Rich, buttery pound cake with a subtle tang from sour cream that creates an impossibly tender crumb. This classic dessert stays fresh for days and works beautifully on its own or dressed up with frosting and berries.
Prep Time 15 minutes
Cook Time 1 hour
Total Time 1 hour 15 minutes
Servings: 12 slices
Course: Dessert
Cuisine: American
Calories: 320

Ingredients
  

Main
  • 1 cup unsalted butter softened to room temperature
  • 2 and 3/4 cups granulated sugar
  • 6 large eggs room temperature
  • 1 cup full-fat sour cream room temperature
  • 2 and 1/4 cups all-purpose flour
  • 1 teaspoon baking soda
  • 1/2 teaspoon salt
  • 2 teaspoons vanilla extract
  • 1/4 teaspoon almond extract optional but recommended

Equipment

  • 10-inch tube pan or bundt pan
  • Parchment paper or baking spray
  • Stand mixer or hand mixer
  • Mixing bowls
  • Measuring cups and spoons
  • Whisk
  • Rubber spatula
  • Cake tester or toothpick
  • Cooling rack

Method
 

  1. Preheat your oven to 325 degrees Fahrenheit. Grease your 10-inch tube pan or bundt pan thoroughly with baking spray, making sure to coat every nook and cranny. Line the bottom with parchment paper for extra protection if desired.
  2. In a medium mixing bowl, whisk together the flour, baking soda, and salt. Set this bowl aside.
  3. In a large mixing bowl with your stand mixer on medium speed, beat the softened butter and sugar together for 3 to 4 minutes until the mixture is pale, fluffy, and increased in volume.
  4. With the mixer on medium speed, add the eggs one at a time, beating well after each addition. This process takes about one minute per egg.
  5. In a small bowl, stir together the sour cream, vanilla extract, and almond extract if using.
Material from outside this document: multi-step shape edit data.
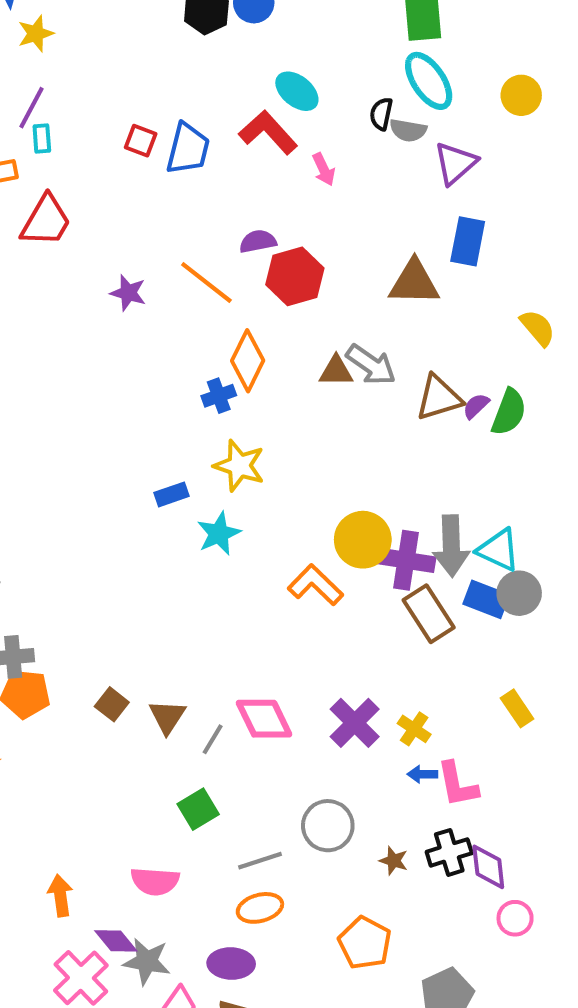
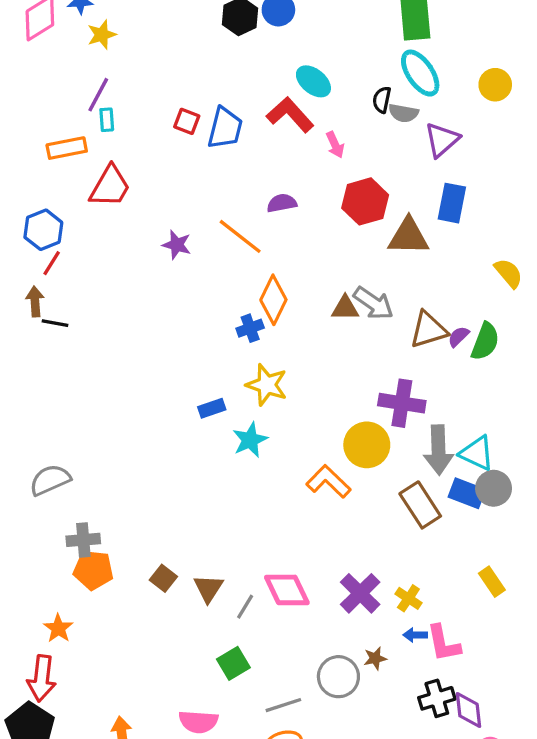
red hexagon: (295, 276) -> (365, 201), moved
purple cross: (406, 560) -> (402, 403), moved
brown star: (394, 861) -> (375, 658), moved, turned -30

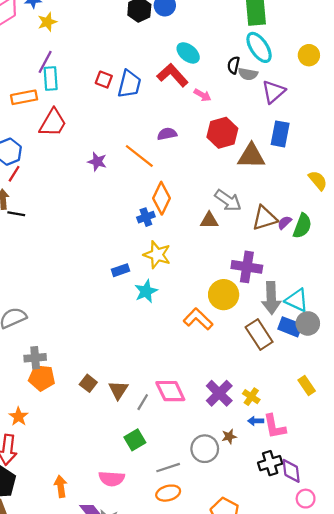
cyan rectangle: (107, 120) -> (51, 78), size x1.5
pink arrow: (335, 145) -> (203, 95), turned -35
brown triangle: (345, 308) -> (209, 220), moved

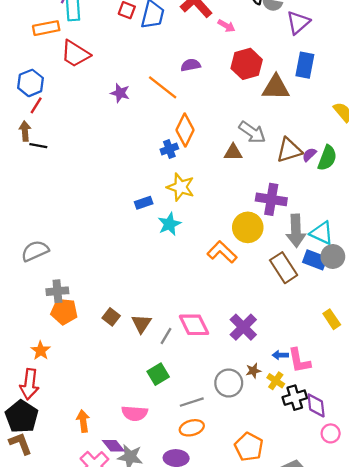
red trapezoid: (53, 123) -> (75, 54), turned 92
yellow cross: (251, 397) -> (276, 381), moved

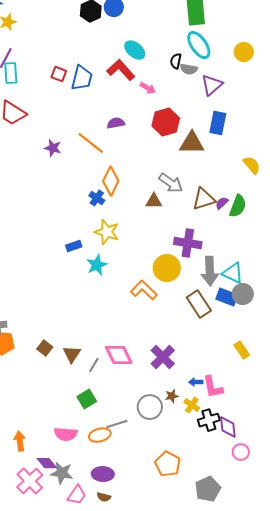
blue cross: (169, 149) -> (97, 198), turned -35
orange ellipse: (192, 428) -> (100, 435), moved

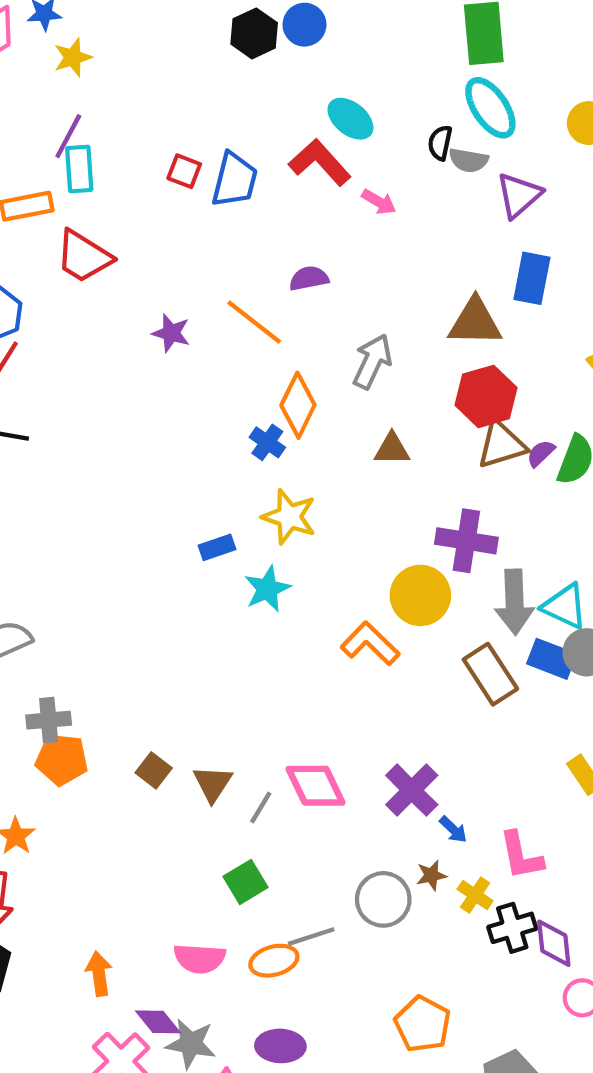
red hexagon: (166, 122) -> (486, 396), moved
gray arrow: (171, 183) -> (372, 361), moved, turned -100
blue arrow: (196, 382) -> (453, 829), moved, turned -136

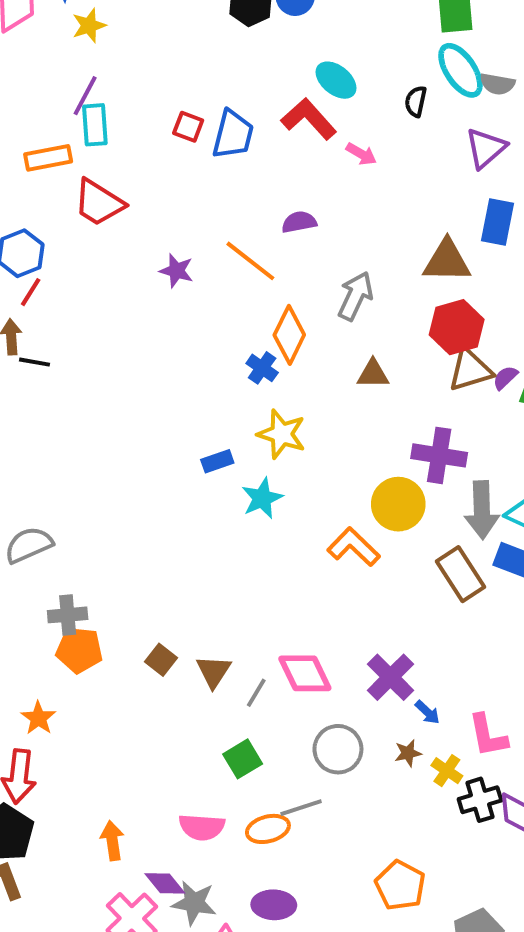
gray semicircle: (469, 160) -> (497, 84), moved
gray circle: (383, 899) -> (338, 749), moved

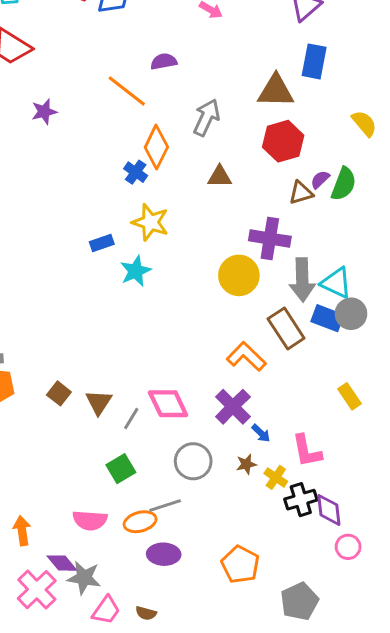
purple star: (177, 271) -> (44, 112), moved, turned -30
brown triangle: (470, 370) -> (301, 193), moved, size x0.7
orange L-shape: (354, 547) -> (246, 357), moved
purple ellipse: (274, 905) -> (164, 554), moved

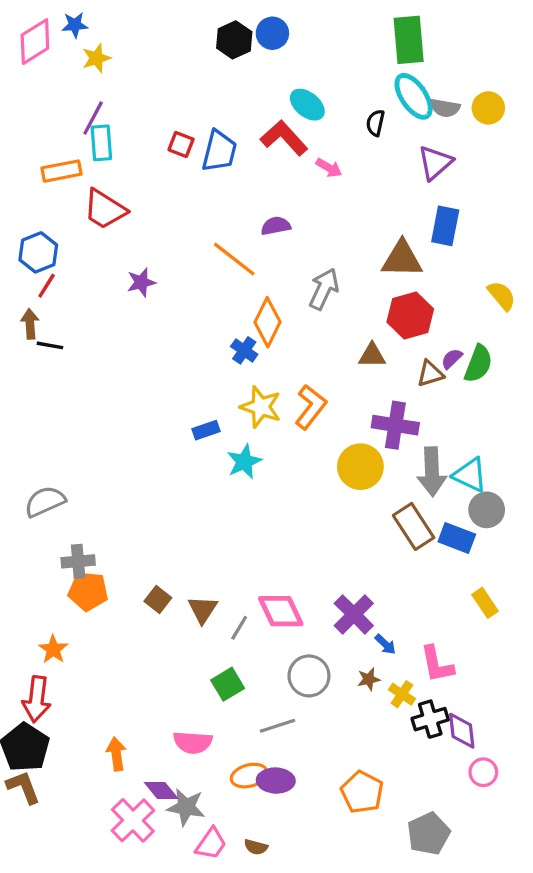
brown triangle: (220, 177) -> (372, 355), moved
blue rectangle: (327, 318) -> (457, 538), moved
orange L-shape: (246, 357) -> (311, 407), moved, turned 84
orange ellipse: (140, 522) -> (249, 776), moved

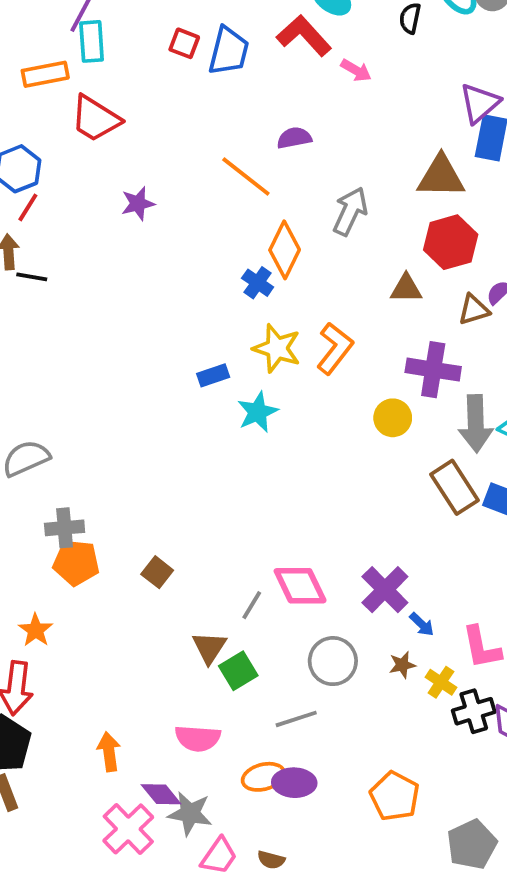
purple triangle: (435, 163) -> (480, 103), moved
yellow circle: (360, 467) -> (393, 418), size x0.7
brown triangle: (203, 609) -> (209, 648), moved

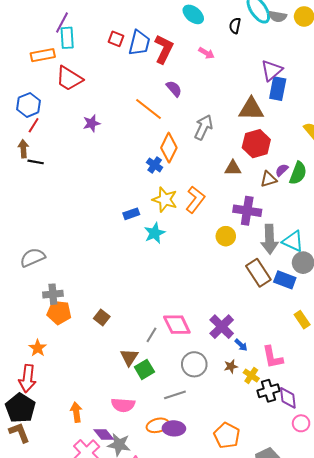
red L-shape: (304, 36) -> (164, 49), moved, turned 68
purple semicircle: (294, 138) -> (174, 89), turned 60

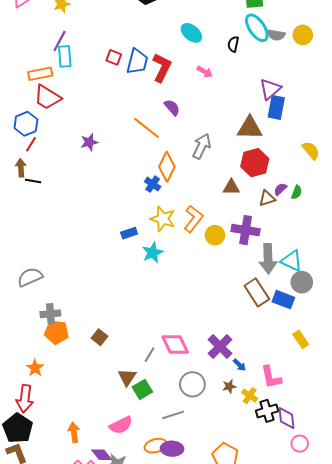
red trapezoid: (69, 79) -> (47, 97), moved
green semicircle: (298, 173) -> (297, 192), size x0.6
yellow circle: (226, 236) -> (215, 235), moved
pink semicircle: (123, 405) -> (121, 425), turned -30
Set this mixture nearby.
  6. Reduce the mixer speed to low. Add about one third of the flour mixture to the butter and egg mixture, beating until just combined. Then add half of the sour cream mixture, beating until just combined. Repeat with another third of the flour, then the remaining sour cream, then the final third of flour. Beat only until you see no streaks of dry flour.
  7. Scrape the batter into your prepared tube pan, using a rubber spatula to spread it evenly. Tap the pan gently on the counter a few times to release any large air bubbles.
  8. Place the pan in the preheated 325-degree oven. Bake for 50 to 60 minutes, until a cake tester or toothpick inserted into the center comes out clean or with just a few moist crumbs.
  9. Remove the cake from the oven and let it rest in the pan for 15 minutes. After 15 minutes, turn the cake out onto a cooling rack and let it cool completely to room temperature before frosting or serving.

Notes

Store cooled pound cake in an airtight container at room temperature or in the refrigerator for up to five days. Freezes beautifully for up to three months when wrapped tightly. The cake actually tastes better the next day as the flavors meld. If using salted butter, reduce the salt to 1/4 teaspoon. Full-fat sour cream is essential for the tender, moist crumb.